Los sacerdotes: al pie del altar y del patíbulo

Si el pueblo fue el músculo de la resistencia, los sacerdotes fueron su corazón. Y pagaron el precio. Entre los ejemplos que recoge Olivera Ravasi, destacan: El padre Mateo Correa, asesinado por negarse a revelar el secreto de confesión. El padre Rodrigo Aguilar, colgado tres veces por no gritar ¡Viva Calles!, respondiendo siempre: Viva Cristo Rey y Santa María de Guadalupe. El padre Miguel Agustín Pro, jesuita ingenioso y valiente, fusilado tras un proceso amañado mientras extendía los brazos en cruz y exclamaba:

¡Viva Cristo Rey!.

El pastor que no abandonó a su rebaño

Finalmente emerge la figura de Mons. Francisco Orozco y Jiménez, el arzobispo de Guadalajara. Exiliado varias veces, perseguido, escondido entre barrancas, celebrando Misa en el anonimato, fue el Atanasio mexicano del siglo XX.

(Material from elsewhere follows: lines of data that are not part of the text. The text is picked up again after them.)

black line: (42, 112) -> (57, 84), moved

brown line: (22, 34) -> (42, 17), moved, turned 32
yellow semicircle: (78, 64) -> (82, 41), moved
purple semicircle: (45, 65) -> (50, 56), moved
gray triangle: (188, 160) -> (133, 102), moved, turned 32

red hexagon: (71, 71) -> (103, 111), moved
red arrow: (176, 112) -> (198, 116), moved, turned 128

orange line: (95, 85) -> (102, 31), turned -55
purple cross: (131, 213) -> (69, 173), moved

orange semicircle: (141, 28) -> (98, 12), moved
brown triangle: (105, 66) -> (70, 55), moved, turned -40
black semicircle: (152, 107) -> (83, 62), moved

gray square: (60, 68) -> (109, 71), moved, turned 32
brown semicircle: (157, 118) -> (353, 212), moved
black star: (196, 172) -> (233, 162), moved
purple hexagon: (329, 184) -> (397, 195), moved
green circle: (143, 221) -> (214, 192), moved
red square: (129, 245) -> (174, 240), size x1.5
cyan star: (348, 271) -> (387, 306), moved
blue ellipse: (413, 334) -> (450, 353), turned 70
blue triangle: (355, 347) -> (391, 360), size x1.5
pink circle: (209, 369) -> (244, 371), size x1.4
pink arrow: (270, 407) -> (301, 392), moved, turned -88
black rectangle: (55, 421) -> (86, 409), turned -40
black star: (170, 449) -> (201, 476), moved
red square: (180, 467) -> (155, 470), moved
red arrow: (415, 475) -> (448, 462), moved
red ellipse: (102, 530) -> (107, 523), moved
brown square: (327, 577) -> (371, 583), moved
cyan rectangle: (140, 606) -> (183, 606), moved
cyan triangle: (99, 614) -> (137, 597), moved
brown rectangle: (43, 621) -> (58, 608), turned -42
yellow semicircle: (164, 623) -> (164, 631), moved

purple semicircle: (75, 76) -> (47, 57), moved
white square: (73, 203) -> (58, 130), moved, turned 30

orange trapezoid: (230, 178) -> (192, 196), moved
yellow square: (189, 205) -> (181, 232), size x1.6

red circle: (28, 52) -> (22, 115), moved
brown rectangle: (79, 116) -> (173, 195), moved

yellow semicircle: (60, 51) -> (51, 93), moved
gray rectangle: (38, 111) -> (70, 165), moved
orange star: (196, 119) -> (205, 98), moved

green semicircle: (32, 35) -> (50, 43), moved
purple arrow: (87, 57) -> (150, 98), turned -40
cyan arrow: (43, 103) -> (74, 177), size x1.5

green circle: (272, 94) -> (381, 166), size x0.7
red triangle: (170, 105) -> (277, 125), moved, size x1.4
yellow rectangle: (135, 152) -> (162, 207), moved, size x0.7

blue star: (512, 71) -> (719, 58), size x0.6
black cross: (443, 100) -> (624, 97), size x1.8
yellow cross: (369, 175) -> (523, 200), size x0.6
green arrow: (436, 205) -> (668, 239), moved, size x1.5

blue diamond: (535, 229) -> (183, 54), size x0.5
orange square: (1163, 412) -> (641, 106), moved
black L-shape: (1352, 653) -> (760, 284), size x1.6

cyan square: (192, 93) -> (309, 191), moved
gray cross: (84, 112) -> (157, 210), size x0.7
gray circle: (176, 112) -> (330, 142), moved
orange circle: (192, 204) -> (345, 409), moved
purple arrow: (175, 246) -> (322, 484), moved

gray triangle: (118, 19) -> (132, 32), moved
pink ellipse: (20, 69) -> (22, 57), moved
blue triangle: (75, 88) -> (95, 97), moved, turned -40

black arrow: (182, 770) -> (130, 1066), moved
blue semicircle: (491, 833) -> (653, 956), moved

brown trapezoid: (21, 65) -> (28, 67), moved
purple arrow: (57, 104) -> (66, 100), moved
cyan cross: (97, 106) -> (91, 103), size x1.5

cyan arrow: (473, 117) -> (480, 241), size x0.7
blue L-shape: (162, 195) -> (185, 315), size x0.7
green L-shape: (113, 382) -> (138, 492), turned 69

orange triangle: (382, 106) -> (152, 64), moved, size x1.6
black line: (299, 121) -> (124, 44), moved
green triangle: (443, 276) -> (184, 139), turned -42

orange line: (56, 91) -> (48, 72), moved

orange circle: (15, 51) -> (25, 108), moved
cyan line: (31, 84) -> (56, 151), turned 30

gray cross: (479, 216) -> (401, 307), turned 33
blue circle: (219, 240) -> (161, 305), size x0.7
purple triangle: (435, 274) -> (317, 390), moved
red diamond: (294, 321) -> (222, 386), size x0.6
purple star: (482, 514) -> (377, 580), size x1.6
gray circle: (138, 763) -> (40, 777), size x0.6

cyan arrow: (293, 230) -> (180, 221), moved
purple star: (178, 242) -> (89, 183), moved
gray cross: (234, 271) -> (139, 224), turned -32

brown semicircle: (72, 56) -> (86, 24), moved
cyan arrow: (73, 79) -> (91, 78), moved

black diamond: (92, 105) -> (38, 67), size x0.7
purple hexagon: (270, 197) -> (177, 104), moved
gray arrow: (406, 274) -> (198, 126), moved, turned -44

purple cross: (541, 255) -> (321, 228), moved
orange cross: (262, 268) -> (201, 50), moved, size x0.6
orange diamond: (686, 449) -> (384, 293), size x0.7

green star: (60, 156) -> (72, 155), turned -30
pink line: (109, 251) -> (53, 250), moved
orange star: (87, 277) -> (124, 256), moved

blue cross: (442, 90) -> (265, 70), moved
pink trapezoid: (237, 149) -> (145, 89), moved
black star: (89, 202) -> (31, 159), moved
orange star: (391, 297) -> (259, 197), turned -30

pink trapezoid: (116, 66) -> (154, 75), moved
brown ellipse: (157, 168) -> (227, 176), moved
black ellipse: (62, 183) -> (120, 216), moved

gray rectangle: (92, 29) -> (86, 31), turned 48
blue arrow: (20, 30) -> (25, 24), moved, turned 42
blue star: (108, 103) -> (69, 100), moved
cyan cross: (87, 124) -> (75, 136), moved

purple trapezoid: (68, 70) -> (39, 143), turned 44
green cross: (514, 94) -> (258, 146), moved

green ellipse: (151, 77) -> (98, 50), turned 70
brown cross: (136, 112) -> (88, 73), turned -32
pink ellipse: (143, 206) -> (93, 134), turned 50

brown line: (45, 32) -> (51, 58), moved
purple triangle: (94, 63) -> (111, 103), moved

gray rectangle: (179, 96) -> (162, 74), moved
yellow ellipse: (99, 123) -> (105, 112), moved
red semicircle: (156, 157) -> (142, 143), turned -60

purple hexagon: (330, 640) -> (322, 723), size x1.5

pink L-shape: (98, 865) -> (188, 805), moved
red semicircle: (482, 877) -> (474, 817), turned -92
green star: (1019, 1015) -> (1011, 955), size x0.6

Nunca bendijo oficialmente la lucha armada, pero tampoco la condenó. Su misión fue acompañar, sostener y confirmar en la fe a quienes derramaban su sangre por Cristo. Y lo hizo hasta el último día, como pastor que no huye cuando vienen los lobos.

En La Contrarrevolución Cristera, el P. Javier Olivera Ravasi rescata vidas reales —no eslóganes— y devuelve a la Cristiada su profunda dimensión espiritual y humana. Un libro que no teme mostrar lo que muchos prefieren olvidar: que un pueblo entero estuvo dispuesto a morir antes que renunciar a Cristo.